In less than ten days a new Prime Minister will take his place at the lectern outside Number Ten to tell us his vision of the UK post Brexit. After tussling his hair he will flit from profound Churchillian language to that of the school wag and urge us on to be positive and to get our noses to the grindstone of making Brexit a success. No prizes for guessing who that will be then.
He will then have his work cut out in striking a balance between the belligerence of his recent past hard Brexit stance and the realities of having to achieve the most difficult task any Prime Minister has faced since, well since a number of times in recent history really. This will certainly not be easy, but it will not be impossible.
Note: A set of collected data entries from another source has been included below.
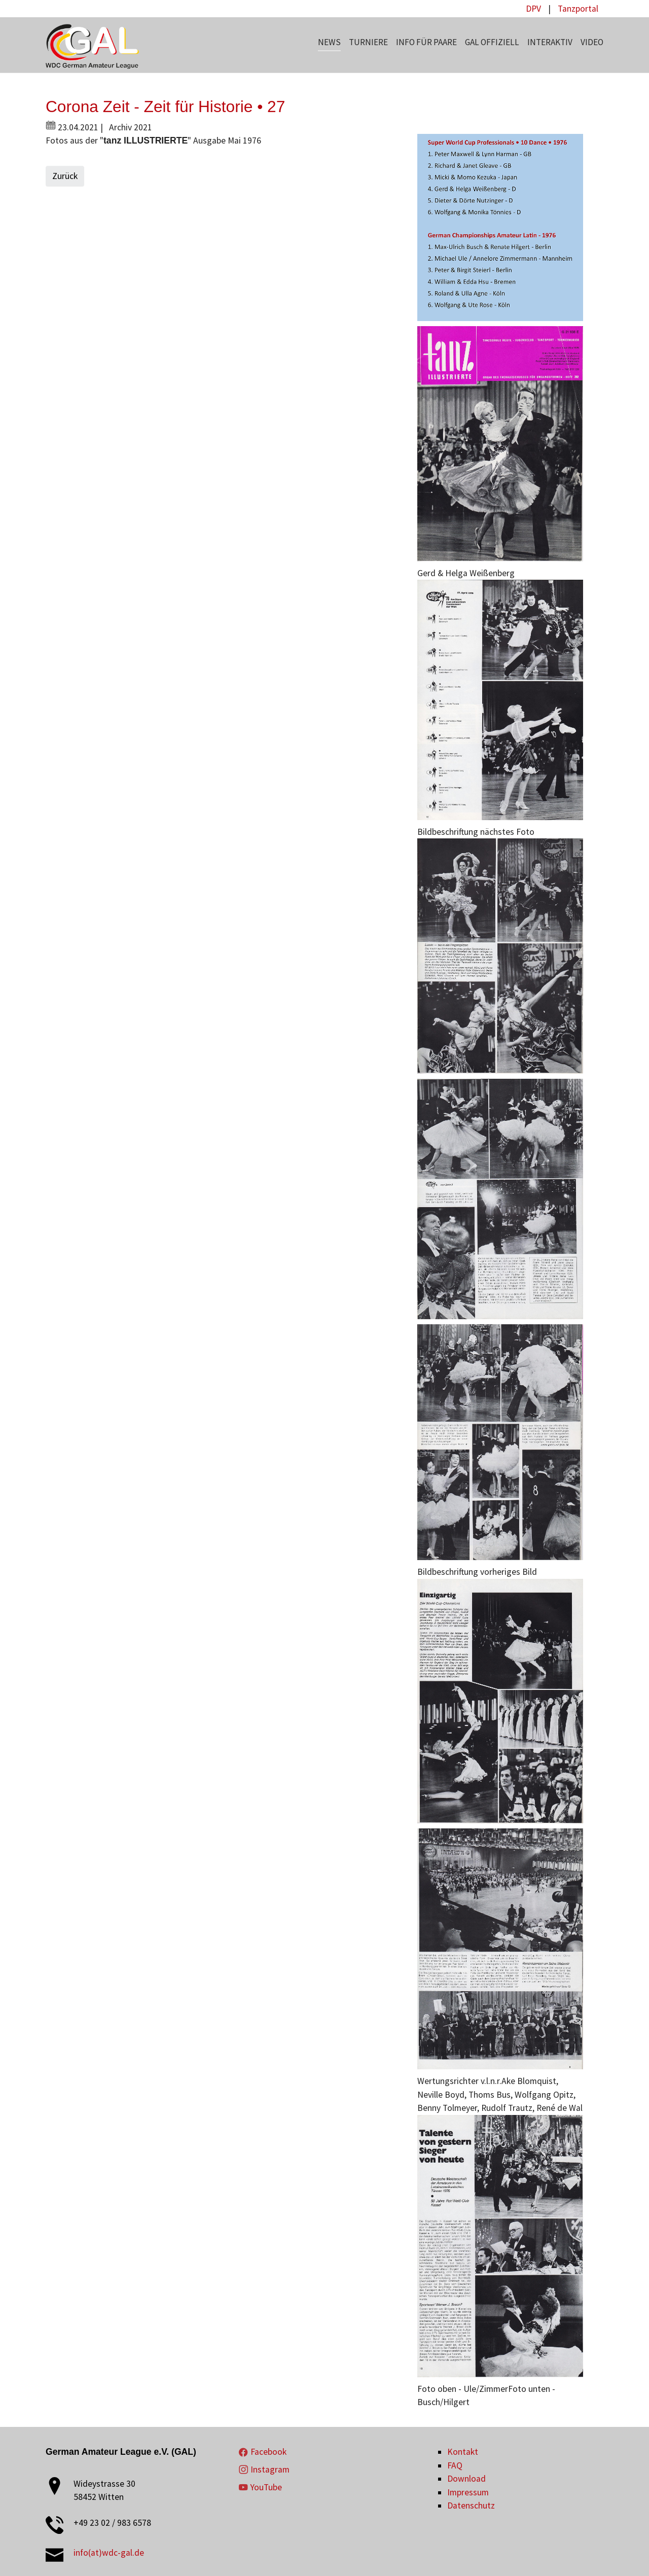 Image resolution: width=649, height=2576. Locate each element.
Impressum (468, 2492)
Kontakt (462, 2451)
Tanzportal (578, 8)
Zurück (65, 176)
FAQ (454, 2465)
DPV (533, 8)
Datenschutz (471, 2505)
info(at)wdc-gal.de (109, 2552)
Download (466, 2478)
The televised debate between the candidates last week revealed little. Televised debates, a silly show business idea imported from across the pond, never do, but Boris did make one thing clear, he will take no option off the table. This is one thing about which he is consistent — throughout his political career Boris has always hedged his bets because the only thing that really matters is getting to stand at that lectern.
This might be one of those rare occasions where duplicity is a virtue in politics and Boris is a master of that trade. He has assured us that “come what may, do or die” we are leaving on the 31st of October. “Come what may” includes leaving without a deal and even the thinly veiled and hopelessly unrealistic threat of proroguing Parliament. “Do or die” of course includes the option of leaving the EU under the terms of his soon to be predecessor’s deal. Boris will do what suits Boris, and excluding the prorogation option, he is capable of either.
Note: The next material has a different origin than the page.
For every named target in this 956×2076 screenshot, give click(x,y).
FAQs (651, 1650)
In a recent radio interview Tory grandee and enthusiastic Brexiteer Michael Portillo suggested how Boris could get Mrs May’s deal through the recalcitrant Parliament. While making a point of emphasising that he was no fan of Boris on several occasions during the interview, he postulated that the soon to be PM had certain talents that might work. Boris Johnson is a celebrity and a charmer, hardly characteristics of Mrs May. He may be able to garner sufficient support from pro Brexit Labour MP’s to get the deal through.
“Come what may” we may have the backstop after all. After all, that will take us out of the EU “do or die”. Come what may, the fanatics of the ERG might find that there is no appetite in the party to really risk a general election and a real do or die for the Conservative government. The Labour Party are in no mood and certainly no shape for a general election so there may be more of them on Boris’s side than they might be comfortable with. Faced with doing or dying both parties might be pragmatic.
There will be some who will rebel. There may even be some who resign but it is unlikely. If Boris manages to take us out of the EU, it does not seem likely that any will chose the ‘dying’ option over the ‘doing’.
Like Michael Portillo, your writer is no fan of Boris either, but political fan clubs and personalised politics have no place in a crisis. He might just do it. Politics is about results, not integrity; it is about getting the job done, not loyalty to party or individuals, and Boris is certainly well experienced in that field.
For years we have heard a constant stream of betrayal stories, duplicity stories, lack of integrity stories and personal attacks on the character of all the major players in this momentous series of events, but especially Boris Johnson himself. They were all a pointless distraction. People have rows with their girlfriends all the time. Plenty of the political greats had extra marital affairs. Even those virtually canonised like President Lincoln and Winston Churchill himself were no strangers to duplicity and hypocrisy.
On the 1st November this year the new PM must carry out his “do or die” promise because “come what may” if he does not, he will be the shortest incumbent in Number Ten since George Canning staggered between April and August 1827.
After over three years of Brexit madness, the consequences of that do not bear thinking about.
Barry Turner is a Senior Lecturer in War Reporting and Human Rights and a member of the Royal United Services Institute.